DESCRIPTION (provided by applicant): We plan to build on our recently published work on DNA translocation through graphene nanopores (Merchant et al., Nano Lett. 10, 2915) and other preliminary results we describe in this application, to develop a DNA sensing technology based on measuring the current fluctuations of a graphene nanoribbon (GNR) as a single-stranded DNA molecule translocates through a pore in that ribbon. This geometry is anticipated to exhibit large electrical current changes for each nucleotide base due to the unique electrostatic potential associated with each nucleotide. These potentials modulate the charge density in the narrow ribbon, altering the corresponding GNR current levels. In contrast to approaches which measure tunneling current through the DNA molecule, where experimentally reported conductance differences are on the order of 6 pS (Chang et al., Nano Lett 10, 1070), the proposed GNR is continuous, with a large in-plane conductance. Base-to-base conductance differences are predicted to be on the order of 1-10 mS (Nelson, et al., Nano Lett. 10, 3237). Graphene defects and scattering effects are likely to lower the practical device conductance, but scaling these predictions based on reported GNR studies suggest that base-to-base conductance differences of 1 ¿S could be achieved. The extra noise incurred by measuring at significantly higher bandwidth can be tolerated because the desired signals are so large. We anticipate that single-base resolution will be achievable at currently reported DNA translocation speeds. This eliminates the need for custom high-speed ultralow noise electronics, as many off-the-shelf photodiode amplifiers for fiber- optics are designed for these current and bandwidth ranges. It also removes the need to slow down or constrain the DNA molecule as it translocates, since the measurement speed is high enough to prevent Brownian fluctuations of the molecule from blurring the GNR signal. The aims of our proposed research are as follows: 1. Fabricate atomically-thin, few-nm wide GNR devices suitable for DNA sequencing 2. Characterize the transverse electrical response of atomically-thin GNRs to each of the four nucleotides 3. Develop this sensing mechanism into an ultrafast sequencing (>1 megabase/sec), and demonstrate the sequencing of plasmid DNA molecules.

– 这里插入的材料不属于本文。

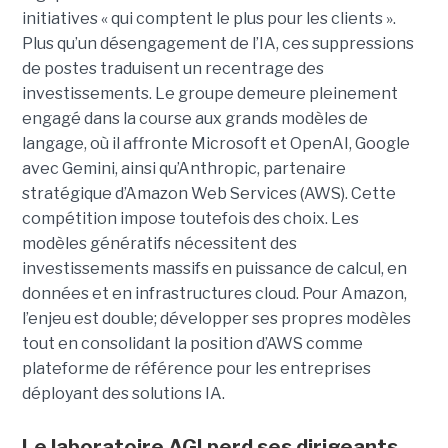
initiatives « qui comptent le plus pour les clients ».
Plus qu’un désengagement de l’IA, ces suppressions
de postes traduisent un recentrage des
investissements. Le groupe demeure pleinement
engagé dans la course aux grands modèles de
langage, où il affronte Microsoft et OpenAI, Google
avec Gemini, ainsi qu’Anthropic, partenaire
stratégique d’Amazon Web Services (AWS). Cette
compétition impose toutefois des choix. Les
modèles génératifs nécessitent des
investissements massifs en puissance de calcul, en
données et en infrastructures cloud. Pour Amazon,
l’enjeu est double; développer ses propres modèles
tout en consolidant la position d’AWS comme
plateforme de référence pour les entreprises
déployant des solutions IA.
Le laboratoire AGI perd ses dirigeants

描述（由申请人提供）：我们计划以我们最近发表的关于通过石墨烯纳米孔进行 DNA 易位的工作（Merchant 等人，Nano Lett. 10, 2915）以及我们在本申请中描述的其他初步结果为基础，开发一种 DNA 传感技术该技术基于测量单链 DNA 分子通过石墨烯纳米带 (GNR) 中的孔隙时的电流波动，预计这种几何形状会表现出大的电学特性。由于与每个核苷酸相关的独特静电势，每个核苷酸碱基的电流会发生变化，这些势能调节窄带中的电荷密度，从而改变相应的 GNR 电流水平，这与通过实验测量穿过 DNA 分子的隧道电流的方法形成鲜明对比。报道的电导差异约为 6 pS（Chang 等人，Nano Lett 10, 1070），建议的 GNR 是连续的，具有较大的面内电导差异。预计约为 1-10 mS（Nelson 等人，Nano Lett. 10, 3237）。石墨烯缺陷和散射效应可能会降低实际器件的电导率，但根据报告的 GNR 研究对这些预测进行了缩放。建议碱基间电导差为 1 ¿ S 是可以实现的。由于所需的信号非常大，因此可以容忍在更高的带宽下进行测量所产生的额外噪声，这消除了对定制高速的需要。高速超低噪声电子器件，因为许多现成的光纤光电二极管放大器都是针对这些电流和带宽范围而设计的，它还消除了在 DNA 分子易位时减慢或限制 DNA 分子的需要，因为测量。速度足够高，以防止分子的布朗波动使 GNR 信号模糊。我们提出的研究目标如下： 1. 制造适合 DNA 测序的原子薄、几纳米宽的 GNR 器件 2. 表征横向电学。原子薄 GNR 对四种核苷酸中的每一种的响应 3. 将这种传感机制发展为超快测序（>1 兆碱基/秒），并演示质粒 DNA 分子的测序。